To start with,
To teach creationism in public school science classes.
To require fundamentalist Protestant prayer and Bible study of all students, regardless of their religion (this is known as "putting God back in the schools").
That's the minimum, but it goes farther. Some years ago, a slate of creationists was elected to the school board of Vista, California (a residential suburb of San Diego).

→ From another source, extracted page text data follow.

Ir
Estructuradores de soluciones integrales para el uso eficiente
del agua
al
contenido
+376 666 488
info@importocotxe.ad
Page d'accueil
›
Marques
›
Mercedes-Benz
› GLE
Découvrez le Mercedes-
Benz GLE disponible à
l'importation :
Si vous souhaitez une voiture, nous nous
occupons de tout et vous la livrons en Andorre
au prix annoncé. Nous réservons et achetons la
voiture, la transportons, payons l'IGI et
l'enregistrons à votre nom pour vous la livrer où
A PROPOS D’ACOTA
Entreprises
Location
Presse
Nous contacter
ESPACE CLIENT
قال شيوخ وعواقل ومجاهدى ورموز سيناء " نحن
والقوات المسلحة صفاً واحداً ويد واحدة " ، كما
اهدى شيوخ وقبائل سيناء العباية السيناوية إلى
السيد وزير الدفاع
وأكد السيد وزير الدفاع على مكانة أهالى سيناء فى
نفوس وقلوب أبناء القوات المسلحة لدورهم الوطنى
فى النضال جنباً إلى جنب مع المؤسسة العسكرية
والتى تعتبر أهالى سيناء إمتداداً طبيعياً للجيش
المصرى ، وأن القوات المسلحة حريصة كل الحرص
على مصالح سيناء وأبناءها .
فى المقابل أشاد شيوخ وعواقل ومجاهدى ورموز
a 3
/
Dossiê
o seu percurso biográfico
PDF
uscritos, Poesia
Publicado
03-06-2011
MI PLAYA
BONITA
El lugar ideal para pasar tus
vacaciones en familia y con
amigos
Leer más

Besides the above, their program included such things as,
Forbidding the teaching of tolerance of ambiguity and diversity.

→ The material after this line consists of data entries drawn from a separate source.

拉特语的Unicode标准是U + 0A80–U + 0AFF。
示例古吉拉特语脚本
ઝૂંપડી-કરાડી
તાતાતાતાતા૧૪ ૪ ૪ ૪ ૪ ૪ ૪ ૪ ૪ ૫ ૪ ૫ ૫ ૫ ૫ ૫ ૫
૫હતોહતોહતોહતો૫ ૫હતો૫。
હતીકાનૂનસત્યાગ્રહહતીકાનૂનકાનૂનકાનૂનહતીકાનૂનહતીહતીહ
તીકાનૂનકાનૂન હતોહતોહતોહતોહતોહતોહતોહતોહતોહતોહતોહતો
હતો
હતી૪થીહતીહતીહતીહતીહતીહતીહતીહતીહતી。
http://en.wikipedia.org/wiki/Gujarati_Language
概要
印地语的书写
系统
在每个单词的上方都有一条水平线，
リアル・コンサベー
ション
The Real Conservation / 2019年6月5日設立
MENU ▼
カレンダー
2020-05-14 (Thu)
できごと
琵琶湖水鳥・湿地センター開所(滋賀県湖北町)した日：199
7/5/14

Forbidding the teaching about women who have achieved success in careers outside the home.
Bolting the students' desks to the floor to eliminate group work, which undercuts the divinely ordained authority of the teacher.
Teaching blatantly revisionist US history (a la David Barton)
Eliminating any kind of sex education.
And so on, all pretty typical of creationist goals still today.
Or you can just take a look at the campaign platform of your creationist Poster Boy, Judge Roy Moore (leaving aside his alleged pedophilia; he is from Alabama, after all).
I've lived in the Bible Belt and seen this kind of thing in action for myself where creationists have political power, for instance little kids being routinely harrassed and bullied by their teachers for belonging to the "wrong religion." Creationists look back to the bad old days of the 19th century when Evangelical Protestantism enjoyed an entirely unwarranted status as the unofficial state religion. They see themselves as the true heirs of that Golden Age and want to bring it back. No thanks.